The Vanishing Bridegroom, review: for all its wit and ingenuity, the score never quite delivers 

The Vanishing Bridegroom
The Vanishing Bridegroom Credit: Robert Workman

The reputation of Judith Weir, the Queen’s Master of Music, took a terrible battering after her fourth full-scale opera, the all too aptly named Miss Fortune, collapsed in a dismal flop at Covent Garden in 2012. But now it must be time for some reappraisal of her off-beat talent for music theatre, so this sparky revival of her second full-scale opera The Vanishing Bridegroom is especially welcome.

First performed in 1990 by Scottish Opera, its heart lies firmly north of the border. The text, written by Weir herself, is drawn from three simple tales of the Western Highlands and Islands loosely threaded into a connected narrative. A woman shuttled between a rich husband and a romantic lover is robbed in a wood; the husband is then spirited away by the fairies on his way to find a priest to christen the couple’s daughter; and when the husband returns like Rip van Winkle many years later, he finds his daughter being courted by a man who turns out to be the devil.

There is no obvious moral to all this, and no great dramatic impetus or ringing conclusion either; Weir has always been more engaged by the bizarre, the elliptical and the opaque, in a world in which the natural interacts with the supernatural and the boundaries of reality are left fluid. Her music has a similar desire to tease and surprise, and those in search of thumping tunes or hard-edged modernism will be disappointed. 

The Vanishing Bridegroom
Credit: Robert Workman

Instead the tapestry is woven silkily out of the improvisations of the Gaelic Psalm-singing tradition, the rhythmic waulking songs that women chanted when weaving tweed and the ballads of the region, many of them cautionary tales of malevolent sprites. The effect is mercurially playful, but sometimes one is left craving something more blunt and visceral: for all its wit and ingenuity, the score never quite delivers.

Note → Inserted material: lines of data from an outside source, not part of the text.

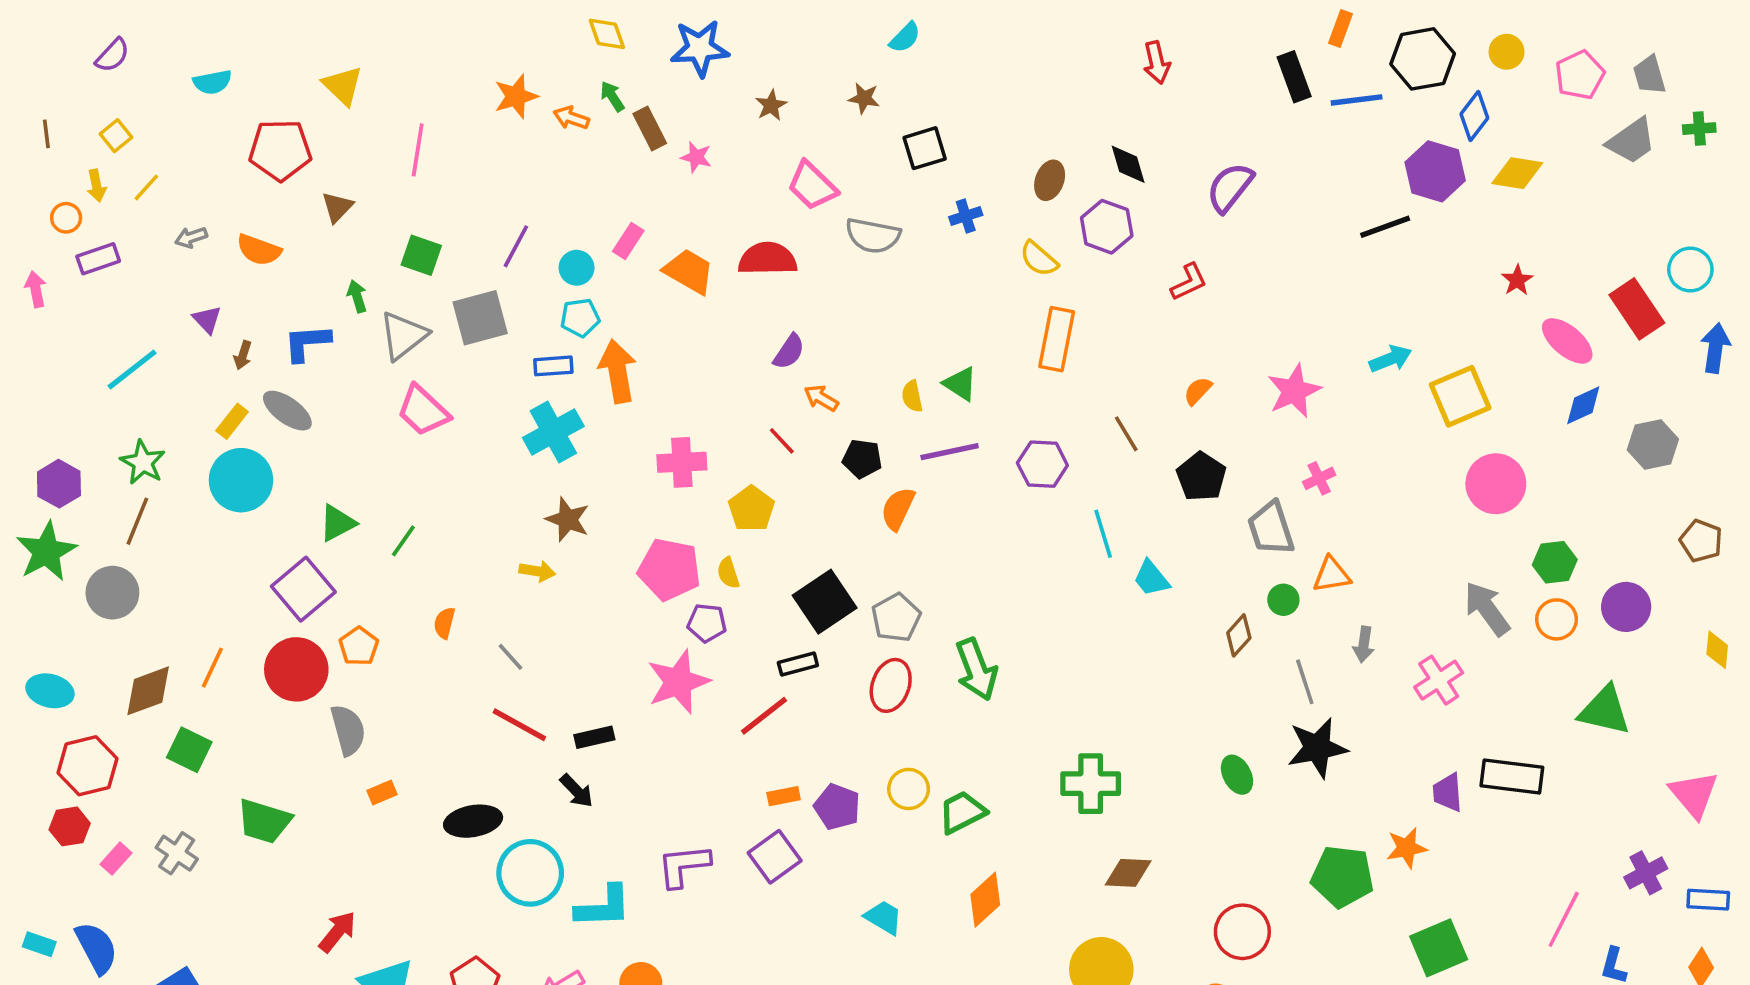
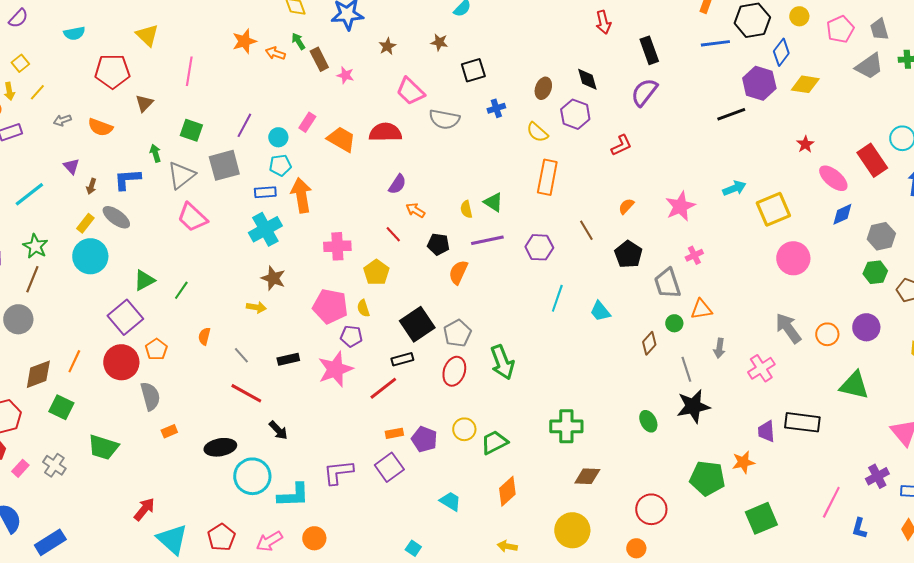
black rectangle: (1294, 77) -> (649, 50), moved
cyan line: (1103, 534) -> (557, 298), moved, turned 36
green hexagon: (1555, 562) -> (875, 272), moved
black rectangle: (594, 737) -> (288, 359), moved

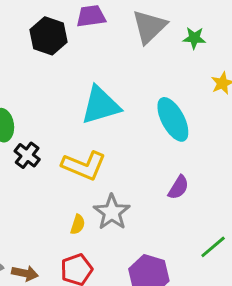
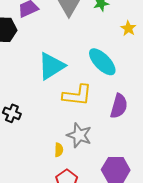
yellow L-shape: (84, 166) -> (77, 95), moved
purple semicircle: (178, 187) -> (119, 106), size x1.4

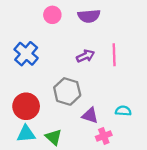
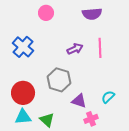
purple semicircle: (89, 16) -> (92, 14), moved
cyan semicircle: (123, 111) -> (108, 97), turned -48

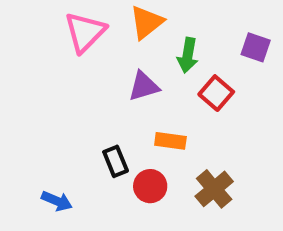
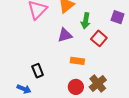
black rectangle: (116, 161) -> (38, 71), moved
red circle: (150, 186) -> (76, 87), moved

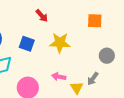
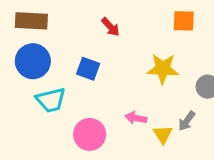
orange square: (95, 21) -> (184, 21), moved
yellow star: (60, 43) -> (163, 69), moved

British Youth Opera, a summer school that showcases post-graduate singers about to enter the industry, has done a fine job on the production, and both Stuart Barker’s staging and James Holmes’ conducting of the Southbank Sinfonia are ideally fresh and forthright. In a strong and enthusiastic ensemble cast I was particularly struck by the rich lyric soprano of Alexandra Lowe as the bride and Timothy Edlin piquantly trebling up as a doctor, a policeman and the devil himself, finally given his comeuppance. 

Until 8 September, in repertory with Don Giovanni.